Problem to work on:
In the material below, count the lines with the word "учителя" and state that number only.

Exercise inputs:
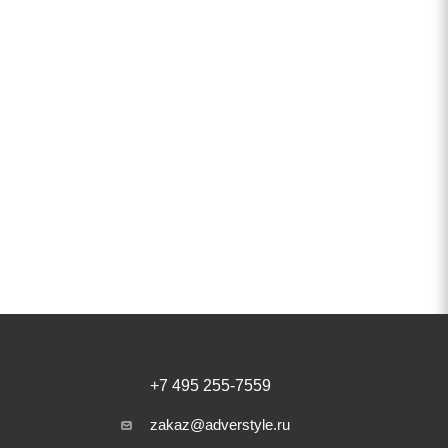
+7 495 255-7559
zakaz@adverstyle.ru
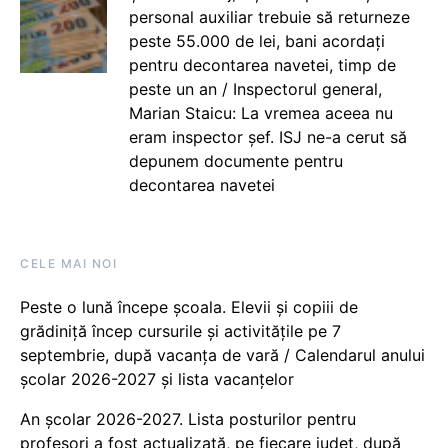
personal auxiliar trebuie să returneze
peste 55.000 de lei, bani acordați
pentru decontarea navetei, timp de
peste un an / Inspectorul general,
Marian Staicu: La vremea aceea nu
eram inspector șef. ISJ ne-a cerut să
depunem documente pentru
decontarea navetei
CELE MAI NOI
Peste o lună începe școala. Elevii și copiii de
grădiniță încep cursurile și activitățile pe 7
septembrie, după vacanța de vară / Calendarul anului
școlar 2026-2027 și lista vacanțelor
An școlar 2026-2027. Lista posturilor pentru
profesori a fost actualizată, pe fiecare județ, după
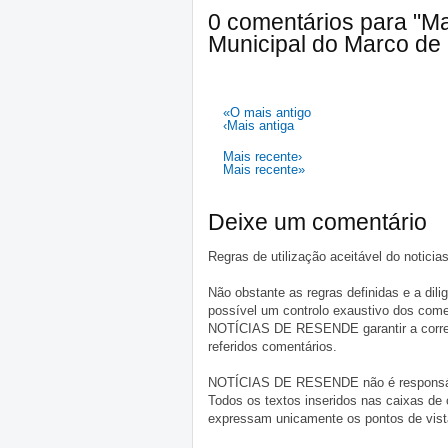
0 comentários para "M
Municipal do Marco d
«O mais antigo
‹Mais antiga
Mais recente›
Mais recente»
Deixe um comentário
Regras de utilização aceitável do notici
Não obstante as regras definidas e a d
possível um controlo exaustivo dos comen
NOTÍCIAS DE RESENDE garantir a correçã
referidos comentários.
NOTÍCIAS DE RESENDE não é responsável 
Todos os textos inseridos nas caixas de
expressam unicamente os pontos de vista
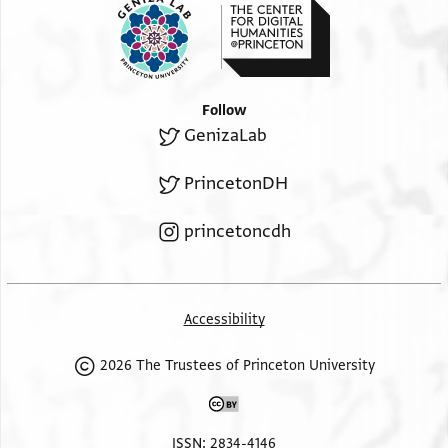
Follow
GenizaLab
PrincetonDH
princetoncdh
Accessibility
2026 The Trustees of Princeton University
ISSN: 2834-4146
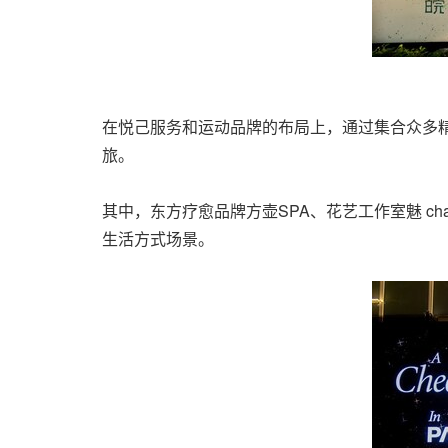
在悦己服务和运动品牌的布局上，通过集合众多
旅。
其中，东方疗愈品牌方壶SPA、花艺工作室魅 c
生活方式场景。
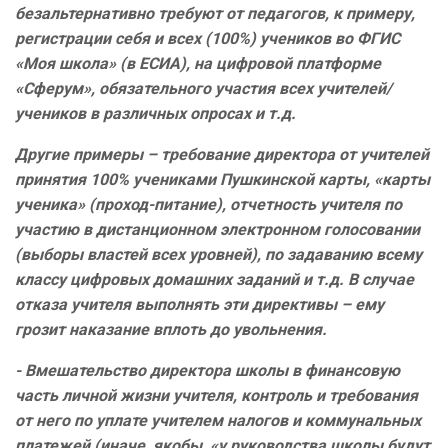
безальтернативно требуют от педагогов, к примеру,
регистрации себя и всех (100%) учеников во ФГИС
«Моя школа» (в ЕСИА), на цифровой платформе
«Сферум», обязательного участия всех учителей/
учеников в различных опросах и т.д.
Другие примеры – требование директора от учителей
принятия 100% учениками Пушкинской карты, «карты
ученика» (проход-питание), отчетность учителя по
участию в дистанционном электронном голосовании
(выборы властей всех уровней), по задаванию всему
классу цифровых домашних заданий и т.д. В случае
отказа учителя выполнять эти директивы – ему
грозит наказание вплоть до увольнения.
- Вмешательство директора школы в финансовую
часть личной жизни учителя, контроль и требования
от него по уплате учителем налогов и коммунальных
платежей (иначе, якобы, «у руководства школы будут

* * *

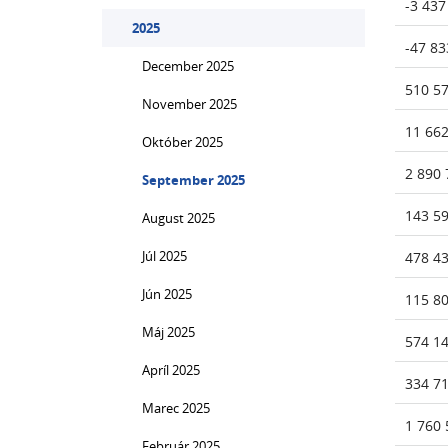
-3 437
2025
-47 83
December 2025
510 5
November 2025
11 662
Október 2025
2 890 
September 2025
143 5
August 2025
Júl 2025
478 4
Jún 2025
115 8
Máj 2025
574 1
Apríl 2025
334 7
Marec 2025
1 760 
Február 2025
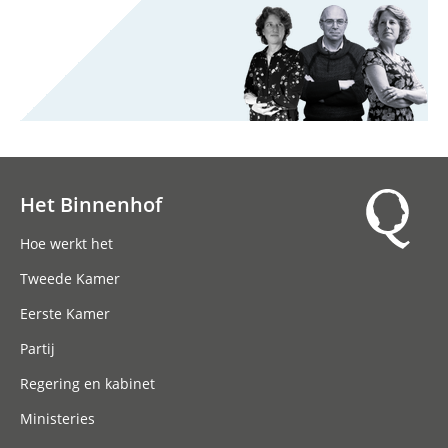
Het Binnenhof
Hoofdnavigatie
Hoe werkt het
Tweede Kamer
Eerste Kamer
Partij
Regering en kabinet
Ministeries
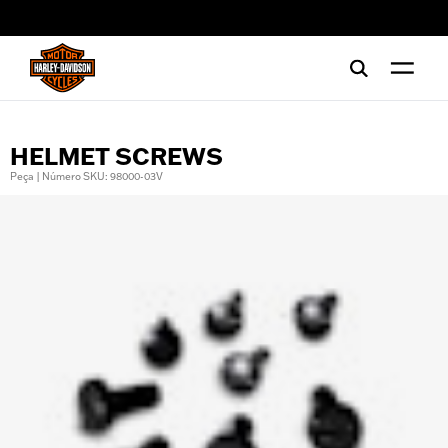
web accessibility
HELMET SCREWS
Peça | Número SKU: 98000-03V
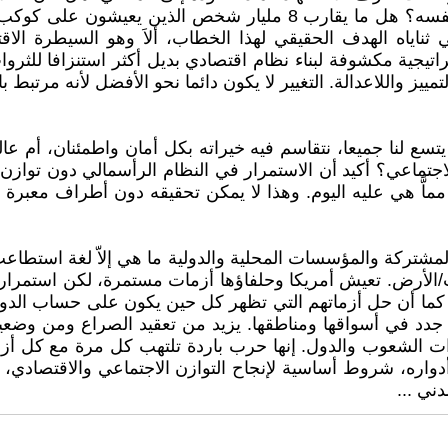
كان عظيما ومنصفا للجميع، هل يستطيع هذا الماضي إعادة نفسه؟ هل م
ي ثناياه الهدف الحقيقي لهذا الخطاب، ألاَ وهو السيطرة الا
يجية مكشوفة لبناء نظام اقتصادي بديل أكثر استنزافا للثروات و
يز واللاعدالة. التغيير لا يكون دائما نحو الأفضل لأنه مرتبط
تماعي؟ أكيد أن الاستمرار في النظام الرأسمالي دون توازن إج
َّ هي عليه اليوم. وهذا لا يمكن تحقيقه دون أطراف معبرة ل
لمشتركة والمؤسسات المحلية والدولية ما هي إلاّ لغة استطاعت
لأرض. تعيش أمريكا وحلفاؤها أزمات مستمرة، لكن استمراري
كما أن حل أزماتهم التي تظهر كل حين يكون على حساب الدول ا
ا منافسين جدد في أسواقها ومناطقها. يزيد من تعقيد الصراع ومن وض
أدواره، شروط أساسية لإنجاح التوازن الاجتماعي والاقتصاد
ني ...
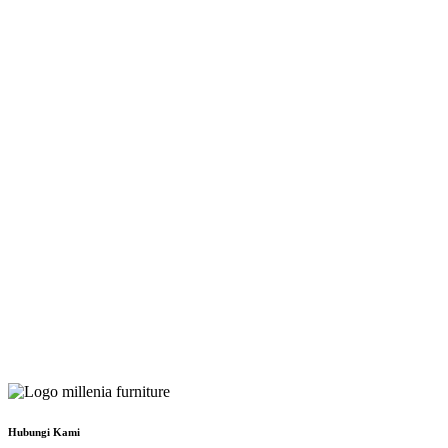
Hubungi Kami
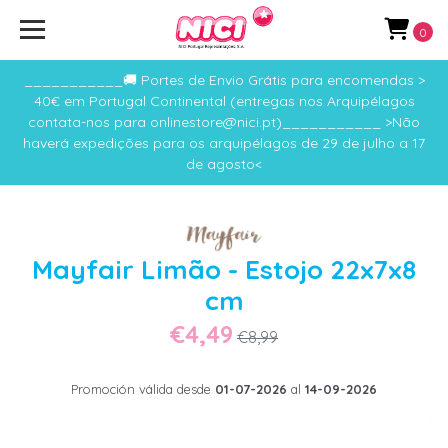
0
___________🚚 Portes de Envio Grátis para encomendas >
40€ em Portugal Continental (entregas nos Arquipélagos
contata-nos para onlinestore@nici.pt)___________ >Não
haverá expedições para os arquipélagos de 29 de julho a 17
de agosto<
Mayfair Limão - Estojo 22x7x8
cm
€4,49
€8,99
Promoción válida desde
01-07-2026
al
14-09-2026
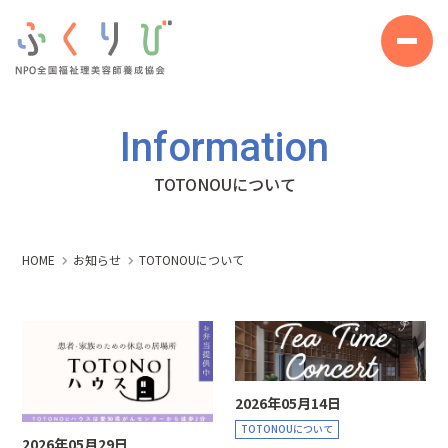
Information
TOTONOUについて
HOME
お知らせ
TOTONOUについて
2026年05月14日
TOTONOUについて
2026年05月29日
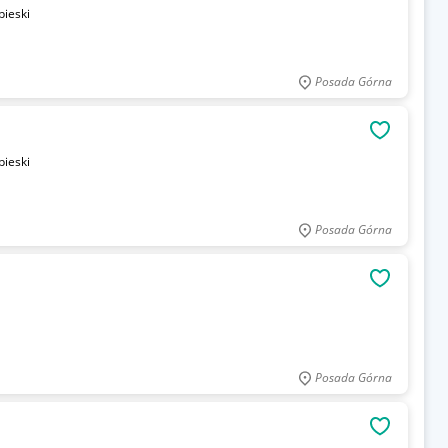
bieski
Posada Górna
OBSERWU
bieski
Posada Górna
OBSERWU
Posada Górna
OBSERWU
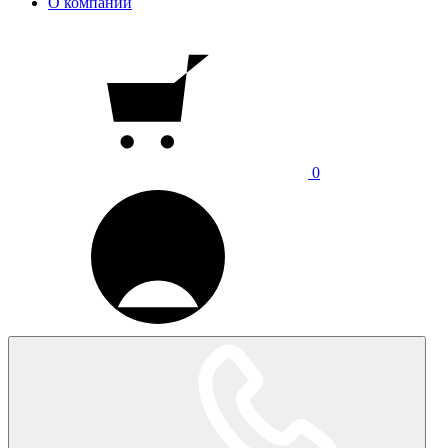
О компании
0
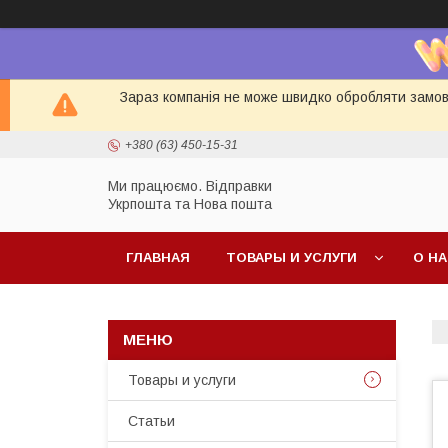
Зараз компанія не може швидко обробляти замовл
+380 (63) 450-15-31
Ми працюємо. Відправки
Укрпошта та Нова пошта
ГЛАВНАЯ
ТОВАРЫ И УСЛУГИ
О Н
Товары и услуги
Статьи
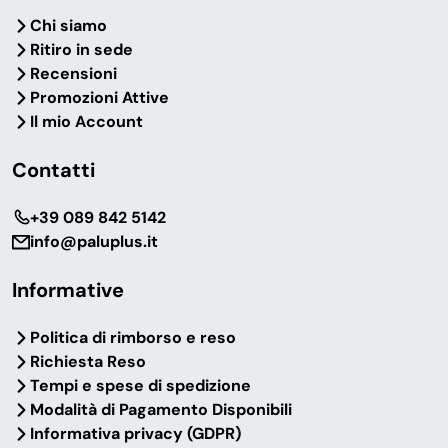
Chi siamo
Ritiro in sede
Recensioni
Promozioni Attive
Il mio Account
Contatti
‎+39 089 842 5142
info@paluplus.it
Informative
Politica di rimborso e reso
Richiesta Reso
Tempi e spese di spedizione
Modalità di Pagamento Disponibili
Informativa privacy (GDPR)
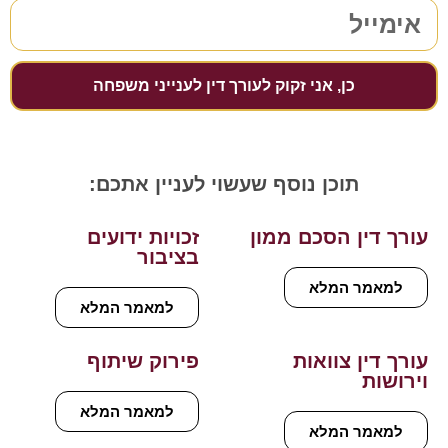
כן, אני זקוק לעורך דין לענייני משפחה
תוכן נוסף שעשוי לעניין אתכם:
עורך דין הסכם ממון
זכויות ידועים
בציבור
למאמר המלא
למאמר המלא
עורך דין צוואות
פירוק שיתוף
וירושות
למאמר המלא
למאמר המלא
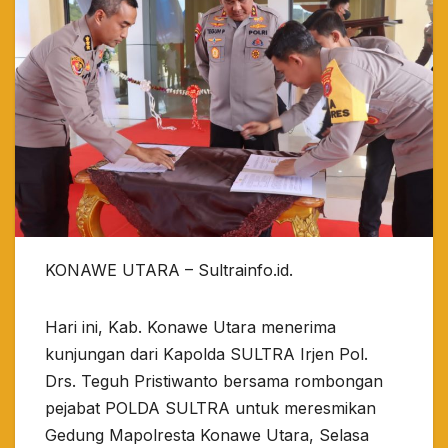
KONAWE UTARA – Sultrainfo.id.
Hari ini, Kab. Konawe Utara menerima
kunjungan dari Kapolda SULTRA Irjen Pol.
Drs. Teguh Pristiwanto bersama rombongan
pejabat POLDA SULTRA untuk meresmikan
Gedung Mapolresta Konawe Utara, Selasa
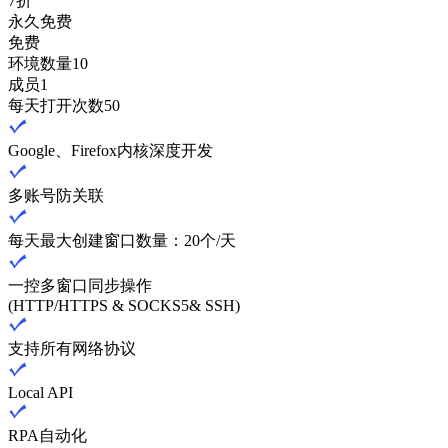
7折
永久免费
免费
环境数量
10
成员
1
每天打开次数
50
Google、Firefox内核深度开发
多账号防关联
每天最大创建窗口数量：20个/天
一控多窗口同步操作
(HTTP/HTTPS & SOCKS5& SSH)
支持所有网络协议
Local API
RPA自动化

Solution to this problem:
3